Fast Food Fast Women, directed by Amos Kollek, is about a disparate (and possibly desperate) group of New Yorkers who are trying to find love. There's Bella (Anna Thomson) the soon to be 35-year-old woman waitress who is seeing a married guy but wants a commitment from him. There is Bruno (Jamie Harris) a London born taxi cab driver who takes care of his two young kids and tries to keep an active sex life alive.

In the older category there is Paul (Robert Modica), a 70-something Jewish man who wants to get into the dating game again and Emily (Louise Lasser) a 60-something woman who is recently widowed and wants to find a man again in her life.

Each of the individual stories criss-cross the other in ironic and unexpected ways. Bella and Bruno eventually hook up and work out a relationship together and Paul and Emily slowly but surely get a relationship started.

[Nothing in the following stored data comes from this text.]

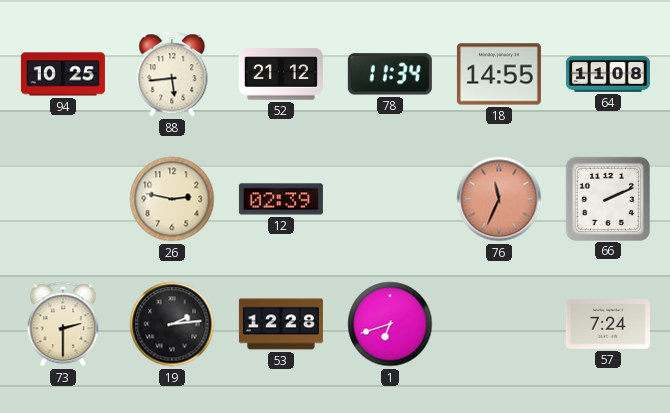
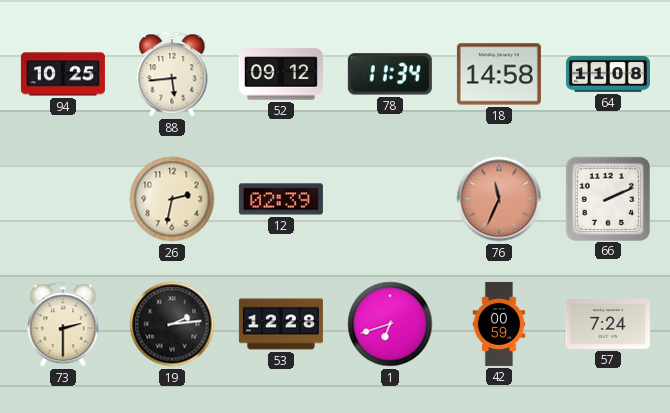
52: 21:12 -> 09:12
18: 14:55 -> 14:58
26: 2:47 -> 2:32
42: none -> 00:59
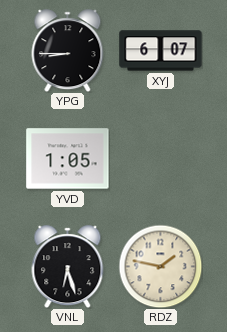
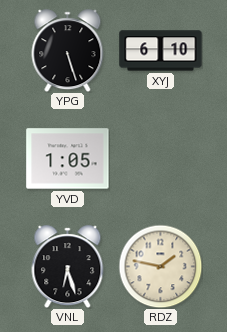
YPG: 8:45 -> 5:27
XYJ: 6:07 -> 6:10
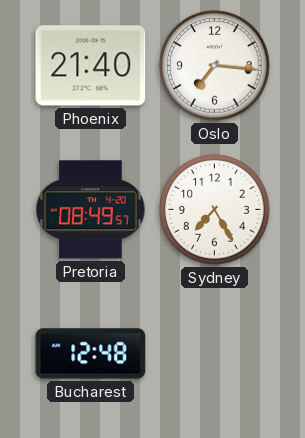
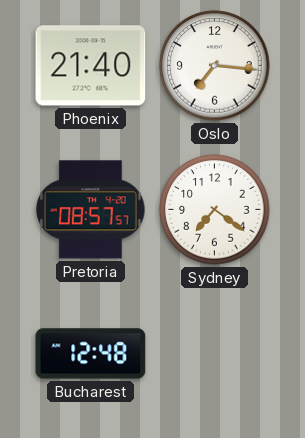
Pretoria: 08:49 -> 08:57
Sydney: 7:25 -> 7:21
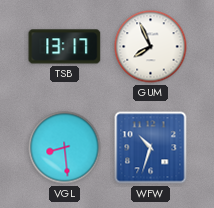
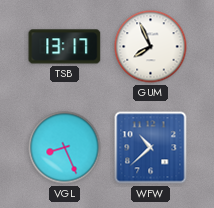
VGL: 8:29 -> 8:26
WFW: 10:33 -> 10:38
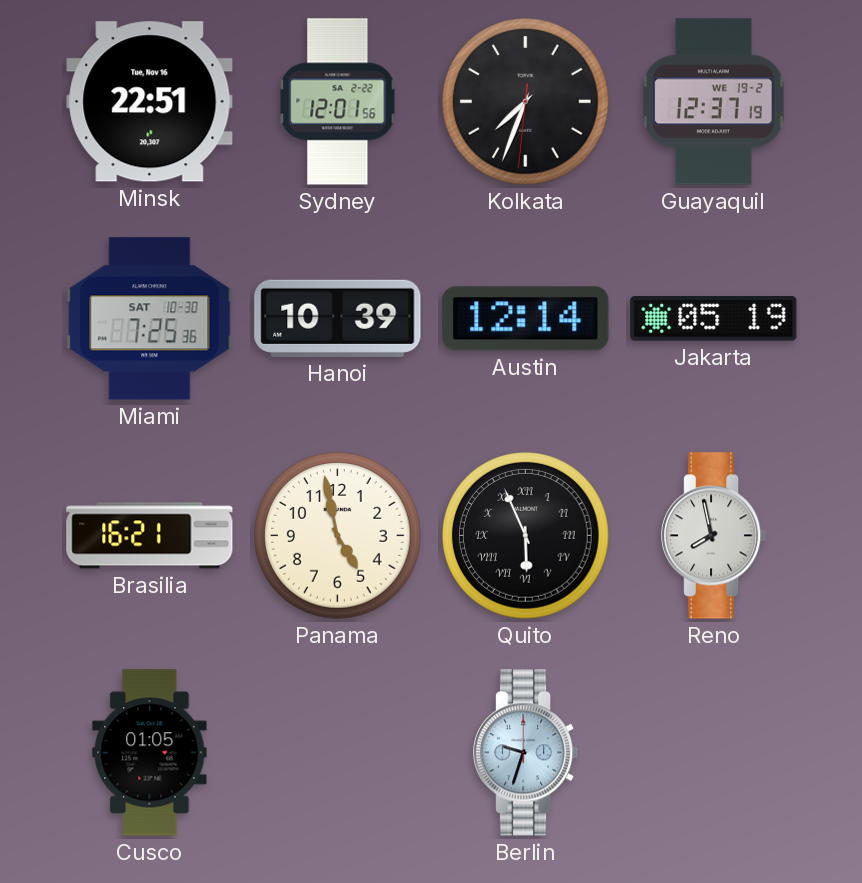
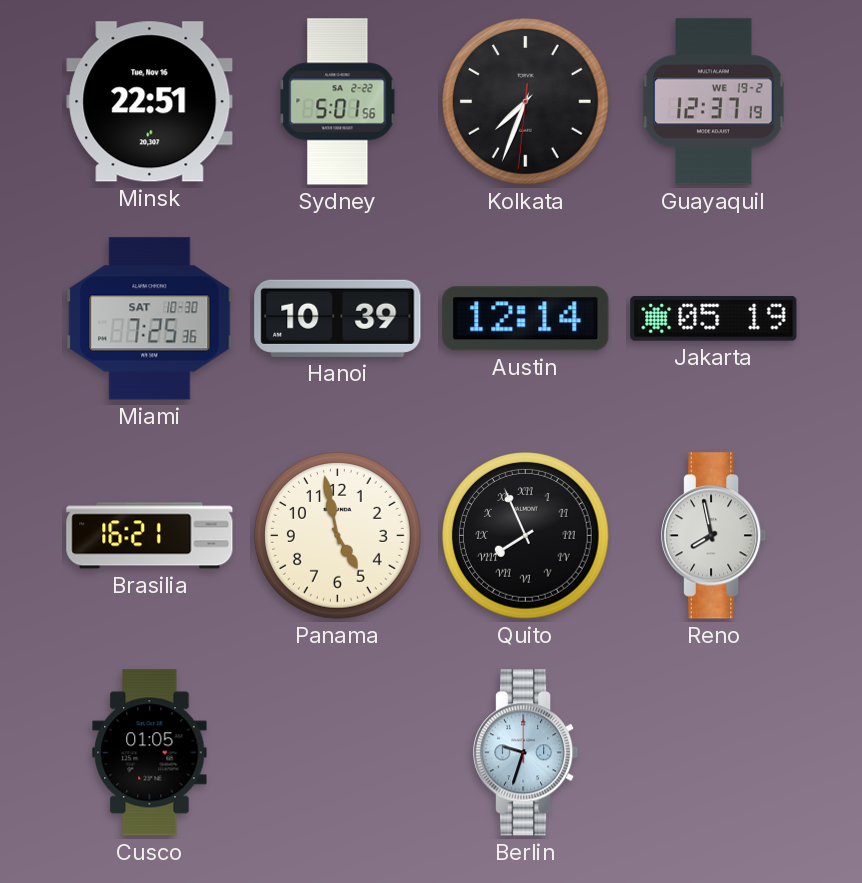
Sydney: 12:01 -> 5:01
Quito: 5:56 -> 7:56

Fast Food Fast Women is above average considering it has a flimsy ending and treads a lot of the same ground we have come to expect from the Independent film romance comedy genre. The reason it is better than any recent Hollywood movie I can think of on the subject is because it has such distinctive and relatively unknown actors. Anna Thomson is a skinny, tall and awkward beauty, Jamie Harris has a cocksure English way about him, Robert Modica has handsome good looks for a 70 year-old and Louis Lasser gives a star turn as an older woman who manages to be both timid and aggressive. Each of the actors is given good space to do their work by director Kollek proving that they deserve to get more good film work.

Audio:
The film is driven by dialogue all of which can be heard well in Dolby Digital 2.0.

Video:
The film uses the best of indoor New York apartments and restaurants. The colors are adequate and the image is clear with no noticeable edge enhancement. The DVD is presented in widescreen 1.85:1.

Extras:
Each of the trailers are good and worth checking out if you're interested in some of the better independent and foreign films of the past couple of years.

Overall:
This is a good romantic comedy that offers nothing new to the genre but has some very good acting. The DVD is average in that it offers nothing extra and has standard sound and image. It is worth a look.